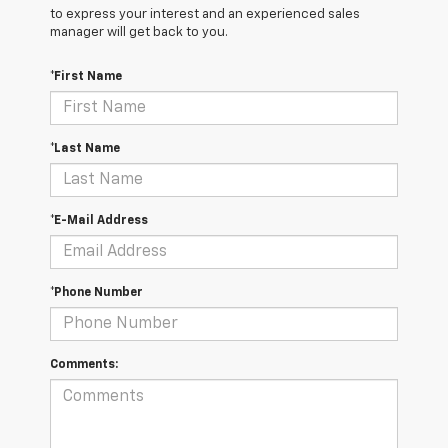
to express your interest and an experienced sales
manager will get back to you.
*First Name
*Last Name
*E-Mail Address
*Phone Number
Comments:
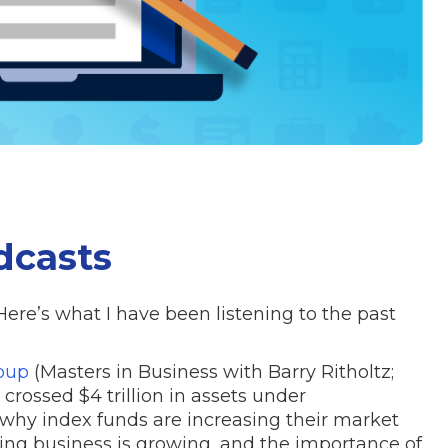
dcasts
Here’s what I have been listening to the past
oup
(Masters in Business with Barry Ritholtz;
crossed $4 trillion in assets under
y index funds are increasing their market
ing business is growing, and the importance of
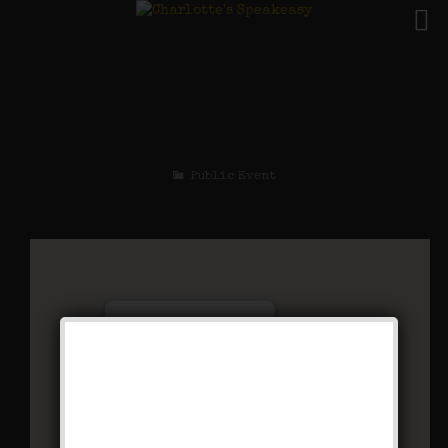
The Mad Cap Maxie
Weekend
Public Event
Charlotte’s Speakeasy
294 Main Street - Farmingdale
Events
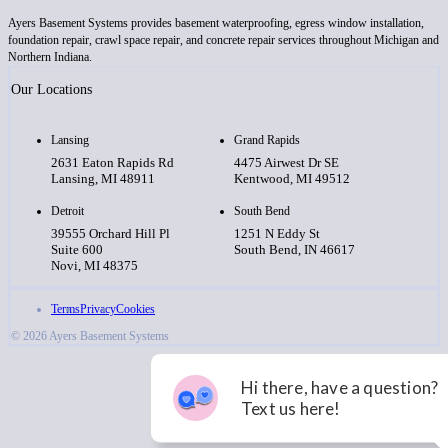
Ayers Basement Systems provides basement waterproofing, egress window installation,
foundation repair, crawl space repair, and concrete repair services throughout Michigan and
Northern Indiana.
Our Locations
Lansing
Grand Rapids
2631 Eaton Rapids Rd
4475 Airwest Dr SE
Lansing, MI 48911
Kentwood, MI 49512
Detroit
South Bend
39555 Orchard Hill Pl
1251 N Eddy St
Suite 600
South Bend, IN 46617
Novi, MI 48375
Terms
Privacy
Cookies
© 2026 Ayers Basement Systems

*About this exercise*
Give back the whole of the material exactly, with the pictures removed.

*Response*
to express your interest and an experienced sales
manager will get back to you.
*First Name
*Last Name
*E-Mail Address
*Phone Number
Comments:
dcasts
Here’s what I have been listening to the past
oup
(Masters in Business with Barry Ritholtz;
crossed $4 trillion in assets under
y index funds are increasing their market
ing business is growing, and the importance of
The Mad Cap Maxie
Weekend
Public Event
Charlotte’s Speakeasy
294 Main Street - Farmingdale
Events
Ayers Basement Systems provides basement waterproofing, egress window installation,
foundation repair, crawl space repair, and concrete repair services throughout Michigan and
Northern Indiana.
Our Locations
Lansing
Grand Rapids
2631 Eaton Rapids Rd
4475 Airwest Dr SE
Lansing, MI 48911
Kentwood, MI 49512
Detroit
South Bend
39555 Orchard Hill Pl
1251 N Eddy St
Suite 600
South Bend, IN 46617
Novi, MI 48375
Terms
Privacy
Cookies
© 2026 Ayers Basement Systems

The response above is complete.